__Data for review__.
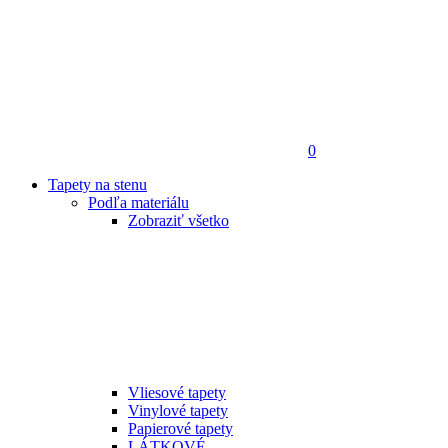
0
Tapety na stenu
Podľa materiálu
Zobraziť všetko
Vliesové tapety
Vinylové tapety
Papierové tapety
LÁTKOVÉ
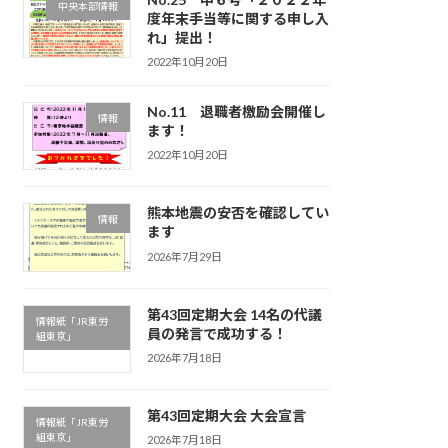
中央本部情報
度年末手当等に関する申し入
れ」提出！
2022年10月20日
No.11 退職者檄励会開催し
情報
ます！
2022年10月20日
熊本地震の安否を確認してい
情報
ます
2026年7月29日
第43回定期大会 14名の代議
情報紙「JR東労
員の発言で成功する！
組東京」
2026年7月18日
第43回定期大会 大会宣言
情報紙「JR東労
組東京」
2026年7月18日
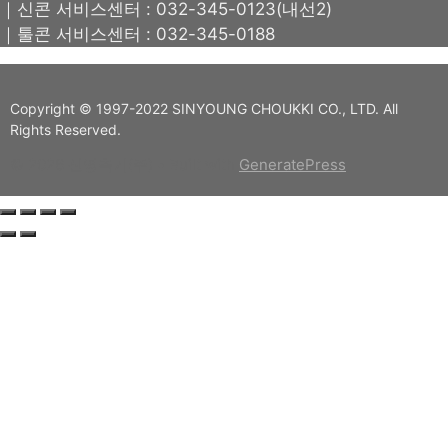
｜신콘 서비스센터 : 032-345-0123(내선2)
｜툴콘 서비스센터 : 032-345-0188
Copyright © 1997-2022 SINYOUNG CHOUKKI CO., LTD. All
Rights Reserved.
© 2026 신영측기(주)
• Built with
GeneratePress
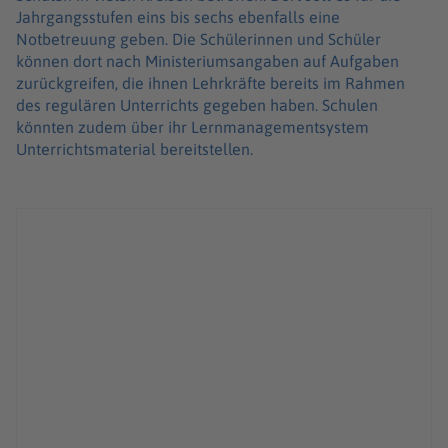
Jahrgangsstufen eins bis sechs ebenfalls eine
Notbetreuung geben. Die Schülerinnen und Schüler
können dort nach Ministeriumsangaben auf Aufgaben
zurückgreifen, die ihnen Lehrkräfte bereits im Rahmen
des regulären Unterrichts gegeben haben. Schulen
könnten zudem über ihr Lernmanagementsystem
Unterrichtsmaterial bereitstellen.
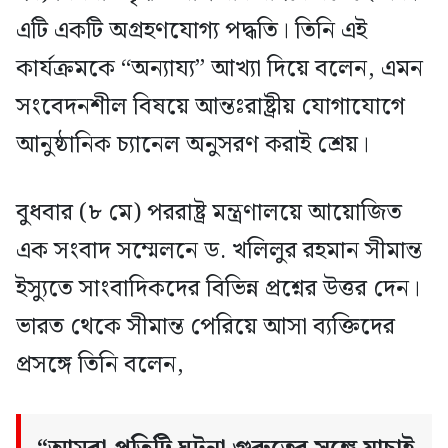
এটি একটি অগ্রহণযোগ্য পদ্ধতি। তিনি এই
কার্যক্রমকে “অন্যায্য” আখ্যা দিয়ে বলেন, এমন
সংবেদনশীল বিষয়ে আন্তঃরাষ্ট্রীয় যোগাযোগে
আনুষ্ঠানিক চ্যানেল অনুসরণ করাই শ্রেয়।
বুধবার (৮ মে) পররাষ্ট্র মন্ত্রণালয়ে আয়োজিত
এক সংবাদ সম্মেলনে ড. খলিলুর রহমান সীমান্ত
ইস্যুতে সাংবাদিকদের বিভিন্ন প্রশ্নের উত্তর দেন।
ভারত থেকে সীমান্ত পেরিয়ে আসা ব্যক্তিদের
প্রসঙ্গে তিনি বলেন,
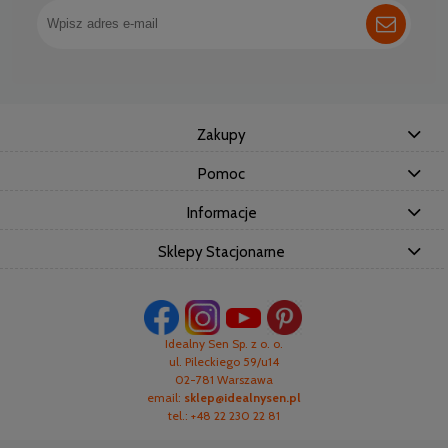
Zakupy
Pomoc
Informacje
Sklepy Stacjonarne
Idealny Sen Sp. z o. o.
ul. Pileckiego 59/u14
02-781 Warszawa
email:
sklep@idealnysen.pl
tel.: +48 22 230 22 81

__Task prompt__. Would you print exactly the lines in the listing above, from the line bearing "Vinylové tapety" through the line bearing "এটি একটি অগ্রহণযোগ্য পদ্ধতি। তিনি এই", leaving out all pictures?

__Answer section__.
Vinylové tapety
Papierové tapety
LÁTKOVÉ
中央本部情報
度年末手当等に関する申し入
れ」提出！
2022年10月20日
No.11 退職者檄励会開催し
情報
ます！
2022年10月20日
熊本地震の安否を確認してい
情報
ます
2026年7月29日
第43回定期大会 14名の代議
情報紙「JR東労
員の発言で成功する！
組東京」
2026年7月18日
第43回定期大会 大会宣言
情報紙「JR東労
組東京」
2026年7月18日
｜신콘 서비스센터 : 032-345-0123(내선2)
｜툴콘 서비스센터 : 032-345-0188
Copyright © 1997-2022 SINYOUNG CHOUKKI CO., LTD. All
Rights Reserved.
© 2026 신영측기(주)
• Built with
GeneratePress
Jahrgangsstufen eins bis sechs ebenfalls eine
Notbetreuung geben. Die Schülerinnen und Schüler
können dort nach Ministeriumsangaben auf Aufgaben
zurückgreifen, die ihnen Lehrkräfte bereits im Rahmen
des regulären Unterrichts gegeben haben. Schulen
könnten zudem über ihr Lernmanagementsystem
Unterrichtsmaterial bereitstellen.
এটি একটি অগ্রহণযোগ্য পদ্ধতি। তিনি এই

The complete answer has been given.